(Provided records)
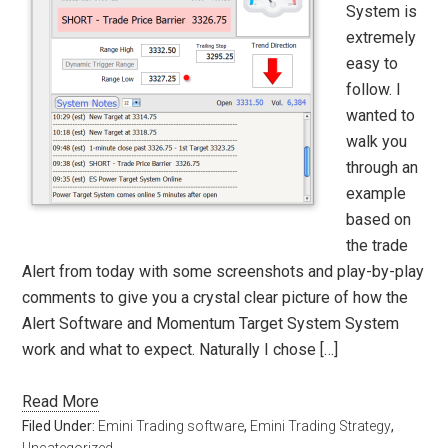
System is
extremely
easy to
follow. I
wanted to
walk you
through an
example
based on
the trade
Alert from today with some screenshots and play-by-play
comments to give you a crystal clear picture of how the
Alert Software and Momentum Target System System
work and what to expect. Naturally I chose […]
Read More
Filed Under:
Emini Trading software
,
Emini Trading Strategy
,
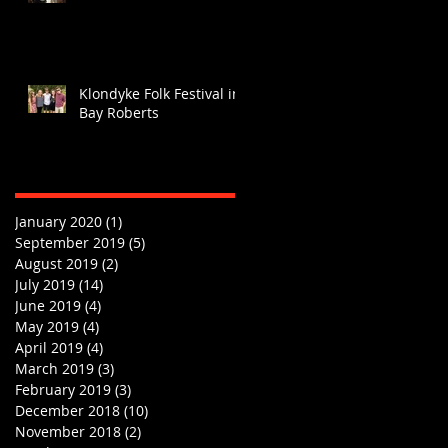
Klondyke Folk Festival in
Bay Roberts
January 2020
(1)
1 post
September 2019
(5)
5 posts
August 2019
(2)
2 posts
July 2019
(14)
14 posts
June 2019
(4)
4 posts
May 2019
(4)
4 posts
April 2019
(4)
4 posts
March 2019
(3)
3 posts
February 2019
(3)
3 posts
December 2018
(10)
10 posts
November 2018
(2)
2 posts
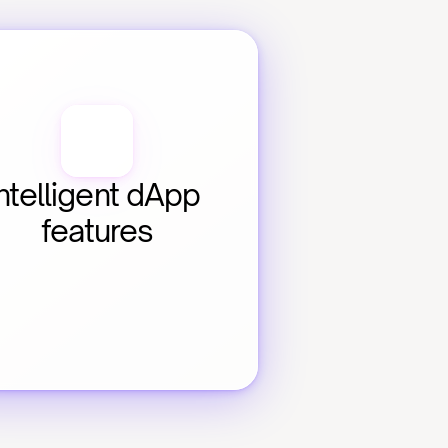
ntelligent dApp 
features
(End Provided records)
Using the records above, state how many lines contain "Alert"; a single number is the whole answer.

> _Expected answer_
2